How Will Sequestration Cuts Impact MississippiBy Lawayne Childrey | Published 28 Feb 2013 07:04pm |
The $85 billion dollar federal budget cuts scheduled to take effect today could have effects in Mississippi. MPB's Lawayne Childrey reports how a number of public programs from Head Start to Agriculture could take a punch.
Mississippi receives more than $180 million dollars annually to operate Head Start programs which provide childcare for low income families around the state. But if congressional leaders don't come up with a plan to stop automatic budget cuts Dr. Marvin Hogan, Executive Director of Friends of Children, the state’s second largest Head Start Provider, says it could have a trickledown effect on Mississippi's economy.
"For every dollar that's invested in Head Start the economy gets seven dollars in return. If you're talking about reducing $14 million dollars from Mississippi's Head Start budget just think about 7 times that 14. And it does provide service not only to the children, it’s a source of employment and our agency, one agency is 987 employees."
Hogan says if the budget cuts are enacted it could force more than twenty two hundred children off the Head Start rolls. He says that could create an even bigger dilemma for families who rely on their services.

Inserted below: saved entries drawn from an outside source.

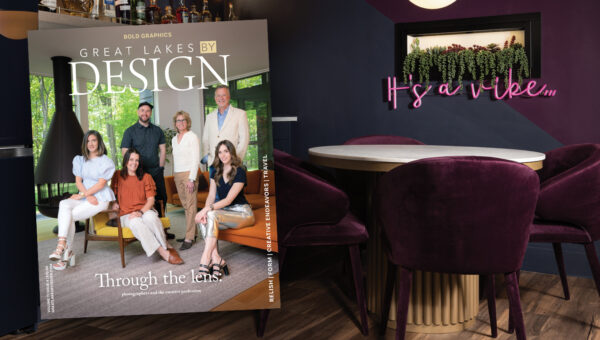 You are a GUI agent. You are given a task and a screenshot of the screen. Output one action in this format:
    pyautogui.click(x=<x>, y=<y>)
    Task: Click on the orange couch
    This screenshot has height=340, width=600.
    Given the screenshot: What is the action you would take?
    pyautogui.click(x=255, y=235) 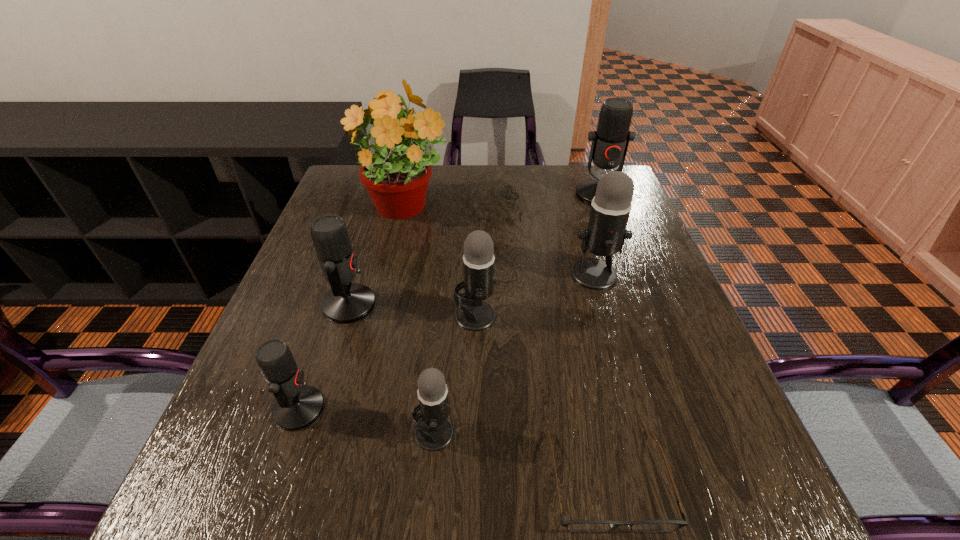 Where is `the tallest object`? Image resolution: width=960 pixels, height=540 pixels. the tallest object is located at coordinates (397, 182).

At what (x,y) coordinates should I click in order to perform the action: click on flowerpot. Please return your answer as a coordinate pair (x, y). Looking at the image, I should click on (397, 182).

You are a GUI agent. You are given a task and a screenshot of the screen. Output one action in this format:
    pyautogui.click(x=<x>, y=<y>)
    Task: Click on the farthest red microphone
    This screenshot has height=540, width=960.
    Given the screenshot: What is the action you would take?
    pyautogui.click(x=610, y=141)

In order to click on the biggest red microphone in this screenshot , I will do `click(610, 141)`.

I want to click on the farthest gray microphone, so click(x=606, y=233).

You are a GUI agent. You are given a task and a screenshot of the screen. Output one action in this format:
    pyautogui.click(x=<x>, y=<y>)
    Task: Click on the biggest gray microphone
    
    Given the screenshot: What is the action you would take?
    pyautogui.click(x=606, y=233)

Locate an element on the screen. the second nearest red microphone is located at coordinates (347, 302).

Where is `the second smallest gray microphone`? The image size is (960, 540). the second smallest gray microphone is located at coordinates (473, 314).

The image size is (960, 540). In order to click on the smallest red microphone in this screenshot , I will do click(x=298, y=405).

Locate an element on the screen. The height and width of the screenshot is (540, 960). the nearest gray microphone is located at coordinates (434, 432).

"Cause 84 percent of the families that we serve are single females heads of households. That are employed and have to find places for their children and not be able to afford that. That is our greatest concern right now."
In addition to Head Start, budget sequestration could mean sharp cuts to a number of other programs in Mississippi including education, public health and agriculture. Andy Prosser is a spokesman for the State Department of Agriculture.
" Of course you know anytime you deal with federal programs whether its plant or disease management which is a lot of what we have to do. We've looked at how that is gonna effect our budget and our operating procedures since that's a lot of the work that we do for the federal government. So ah one thing that we're really looking at right now is how we're gonna space that money that we have out now until they can get most of what they have in Washington situated."
Mississippi's military readiness could also fall victim to the expected budget cuts. It is estimated that nine thousand civilian defense employees in Mississippi would be furloughed reducing their gross pay by about $50 million dollars. Lawayne Childrey, MPB News.